Je ne suis nullement différente des autres. Je vis dans le même monde de vitesse et je suis soumise à ce rythme frénétique. D’ailleurs, j’ai longtemps été une très grande impatiente devant l’Éternel ! Cependant, peut-être que la maturité de la cinquantaine m’a fait comprendre combien « trépigner » était stérile. Il y a un temps pour tout, comme dit l’adage. Et c’est si vrai… Notre temps – celui de nos désirs et de nos ambitions – est sans cesse contré par les mille faits de la vie qui ne va pas toujours, loin s’en faut, dans le sens que nous voudrions : l’existence nous impose la patience et c’est heureux. Nous vivons dans l’illusion d’une maîtrise mais, en vérité, nous contrôlons si peu de choses… ce constat nous rend plus humbles.
Vous parlez beaucoup de votre foi. En vous lisant, on comprend que la spiritualité vous apaise. Votre livre peut-il également aider les athées à atteindre cette fameuse patience du quotidien ?
C’est vrai, je suis une femme de foi et cette foi est présente à chaque instant de ma vie. Mais avoir la foi ne me rend ni plus sage, ni plus apaisée, ni plus patiente que ceux qui ne sont pas croyants.
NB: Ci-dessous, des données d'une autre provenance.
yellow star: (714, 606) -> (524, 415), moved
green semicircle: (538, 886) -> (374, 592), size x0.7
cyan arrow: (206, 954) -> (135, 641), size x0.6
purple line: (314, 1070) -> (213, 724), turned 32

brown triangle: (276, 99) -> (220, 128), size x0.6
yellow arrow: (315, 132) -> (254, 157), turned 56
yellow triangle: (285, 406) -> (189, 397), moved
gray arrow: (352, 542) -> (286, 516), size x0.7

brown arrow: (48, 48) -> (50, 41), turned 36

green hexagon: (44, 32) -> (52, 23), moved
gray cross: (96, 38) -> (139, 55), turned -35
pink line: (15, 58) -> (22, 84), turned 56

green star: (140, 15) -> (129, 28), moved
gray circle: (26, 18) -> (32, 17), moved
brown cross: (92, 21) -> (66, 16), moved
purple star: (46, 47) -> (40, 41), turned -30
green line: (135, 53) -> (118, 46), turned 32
Simplement, remettre ce que j’expérimente tout au long de ma trajectoire – bonnes ou mauvaises choses – à plus haut, c’est-à-dire à Dieu, donne un sens à ce qui m’est donné de vivre. Croyants comme athées perçoivent la beauté, la poésie et le caractère sacré de la vie. Autant de mots pour dire « Dieu » sous différents vocables. Le regard spirituel sur la vie, telle que je l’entends dans ce recueil, est, je crois, une perception universelle partagé par tout un chacun.
Vous avez écrit une vingtaine de livres. Mais dites-nous, quelle lectrice êtes-vous ?
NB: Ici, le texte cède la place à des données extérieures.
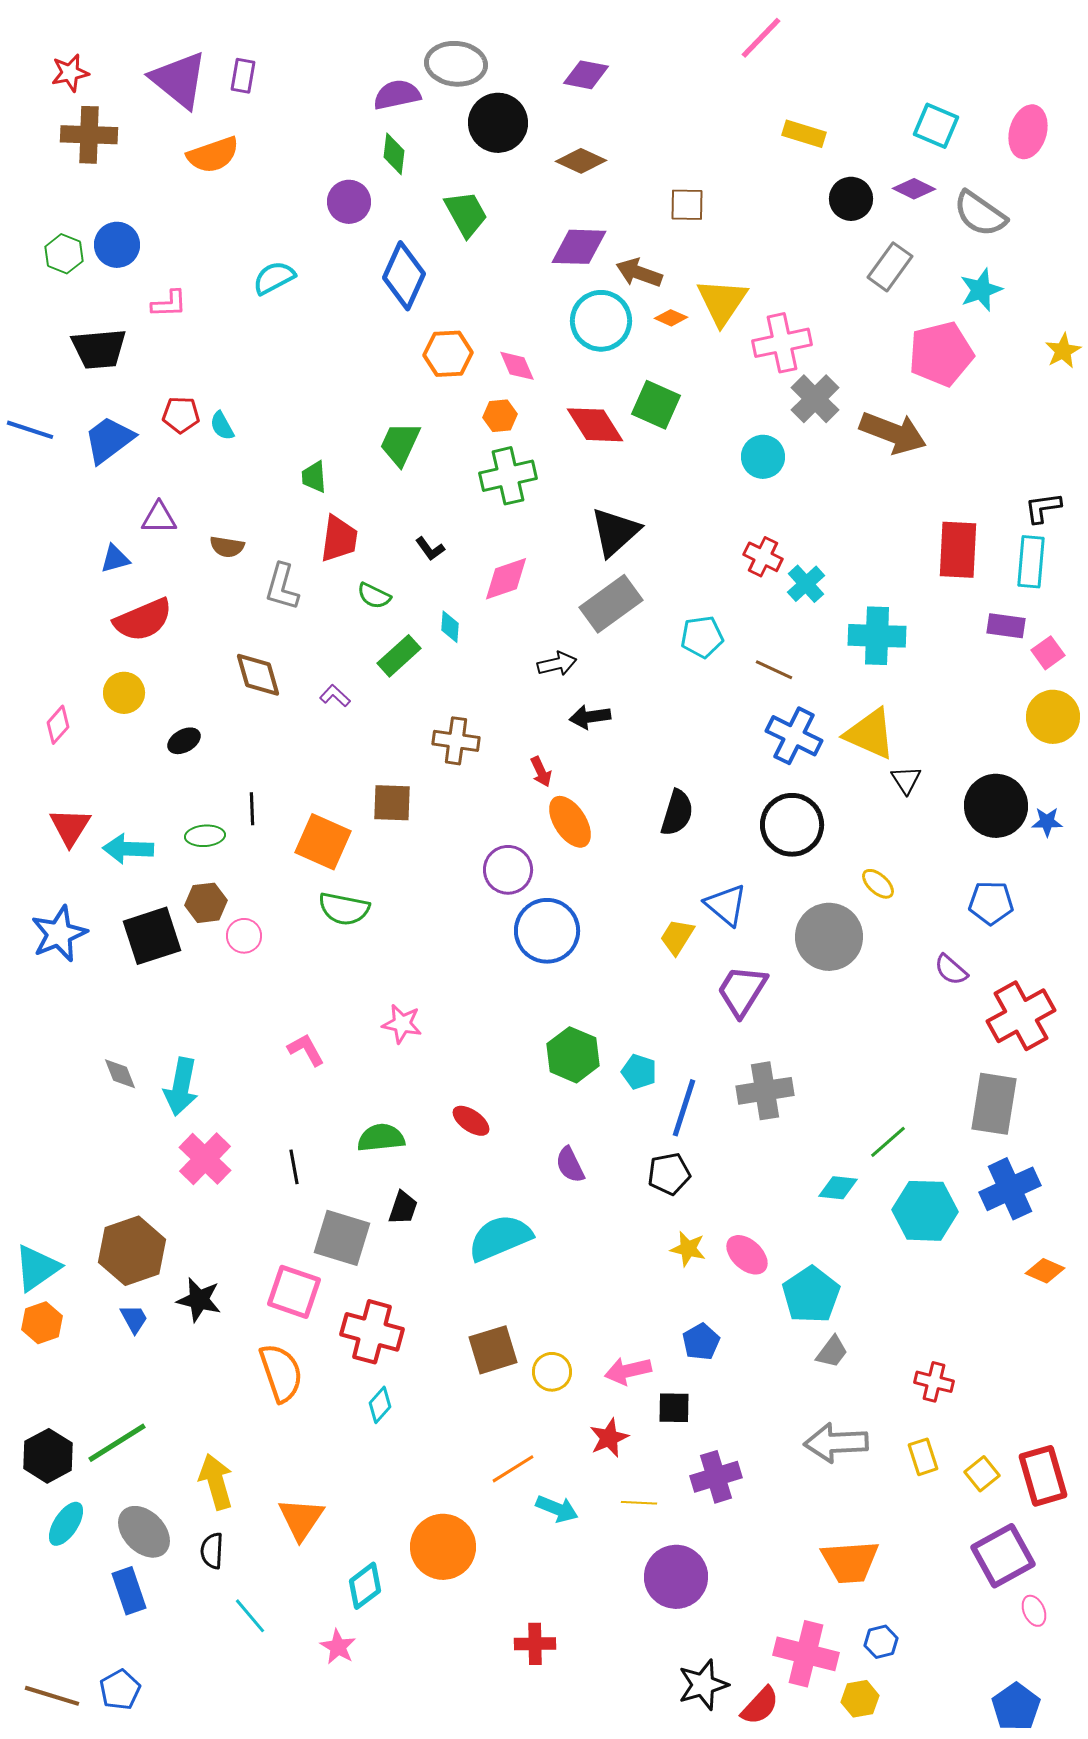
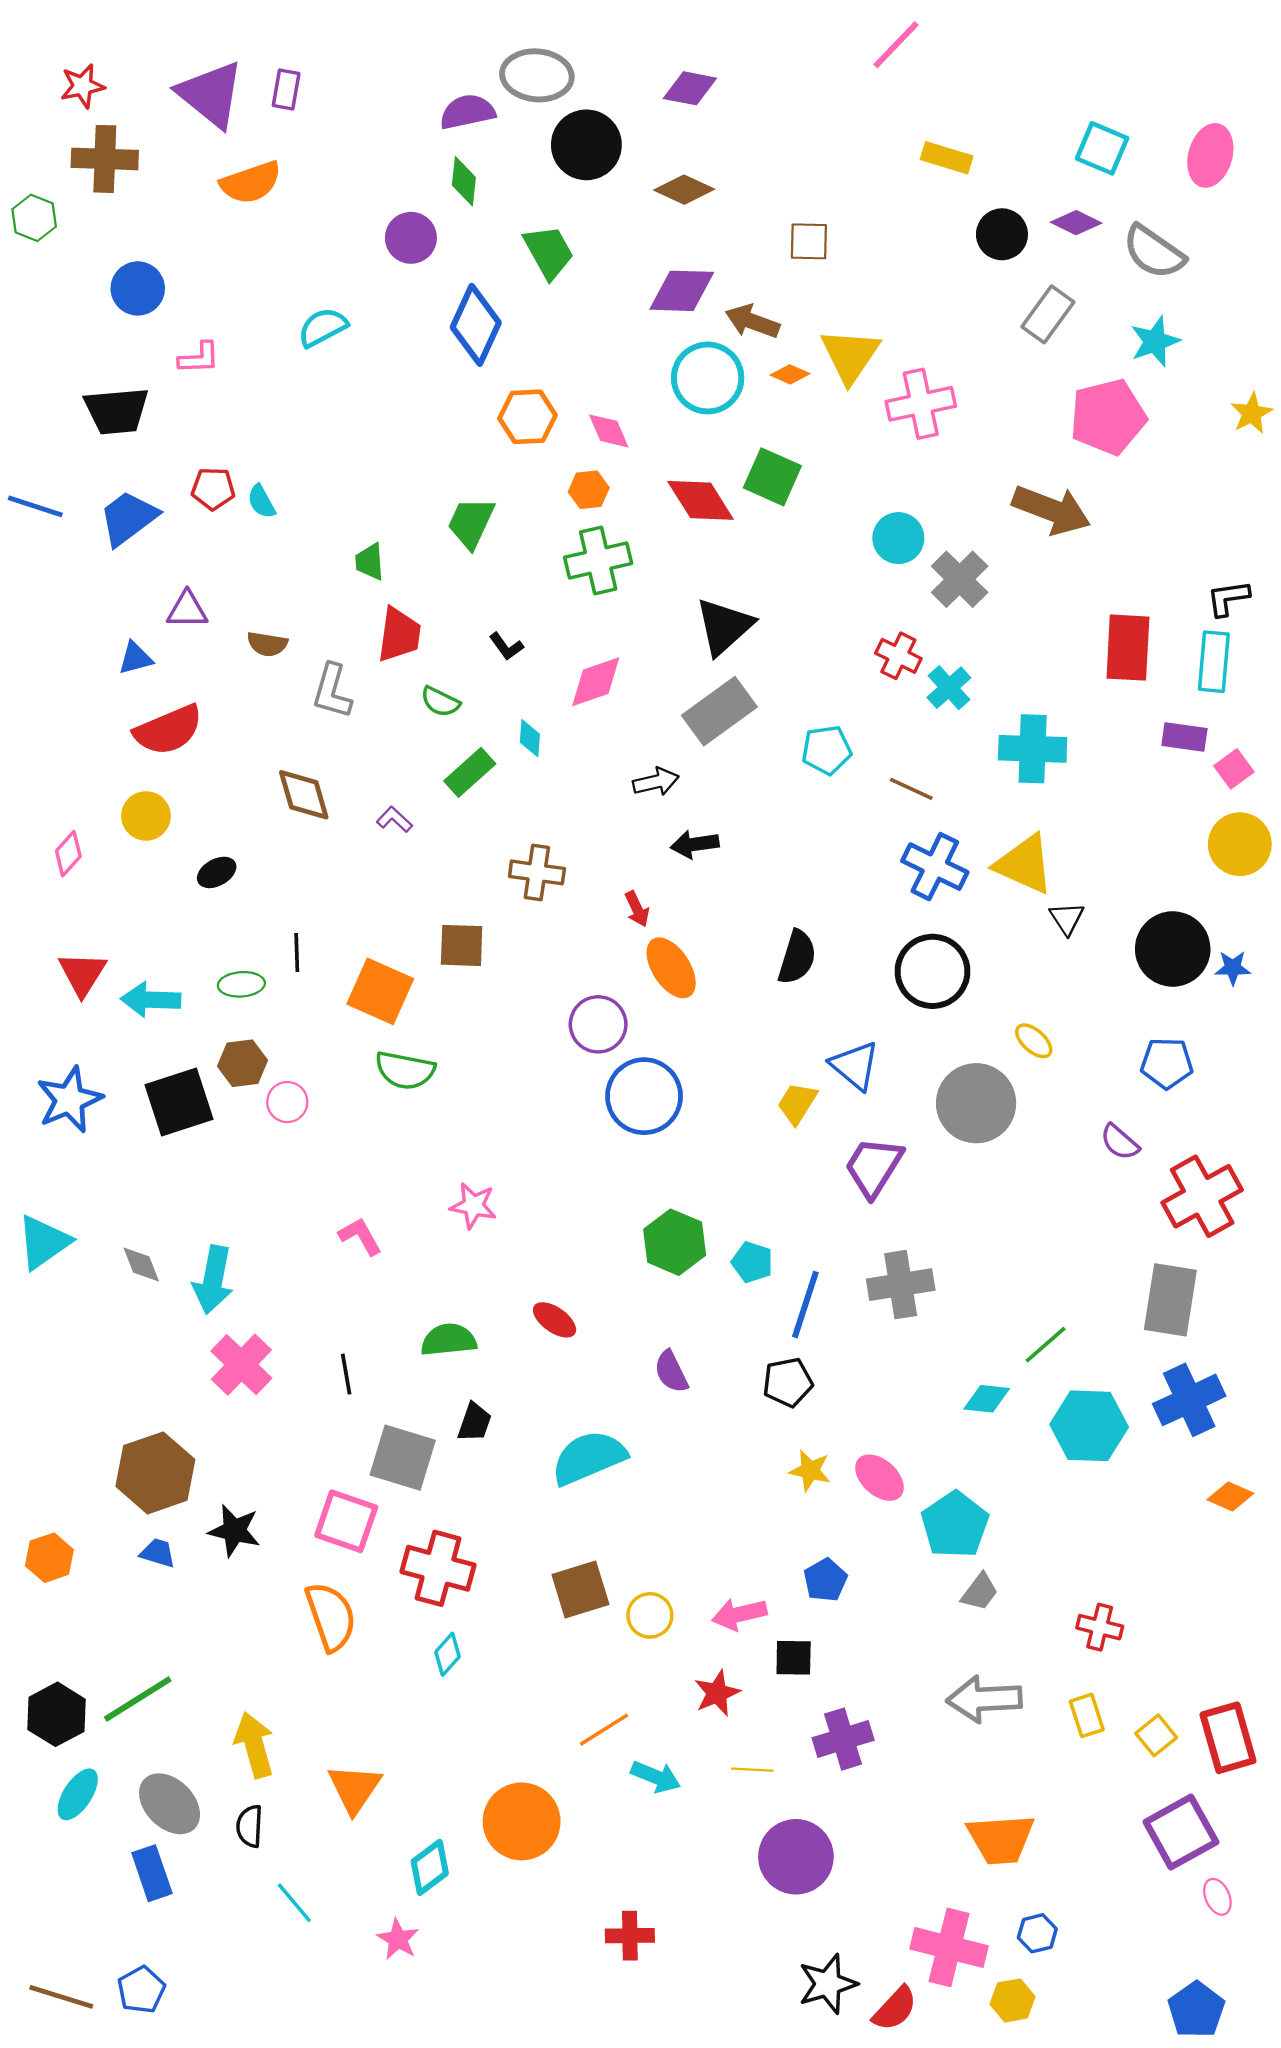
green hexagon: (64, 254) -> (34, 218), moved
gray cross: (815, 399) -> (960, 579), moved
cyan triangle: (37, 1268) -> (44, 1242), moved
blue trapezoid: (134, 1319) -> (158, 1553), turned -44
Je lis énormément à titre professionnel car je suis membre du jury de quatre prix littéraires et critiques pour le mensuel Service Littéraire et le site Le Salon Littéraire. Je lis aussi beaucoup de documentation pour écrire mes propres livres. Mais, quand je lis à titre personnel, ma préférence se porte vers les auteurs classiques (Dostoïevski, Kafka, Rainer Maria Rilke, Conrad, Julien Green, Mauriac, Colette… et tant d’autres encore) ainsi que les grands penseurs (philosophes ou théologiens) et, bien sûr, la Bible, qui me nourrissent au quotidien.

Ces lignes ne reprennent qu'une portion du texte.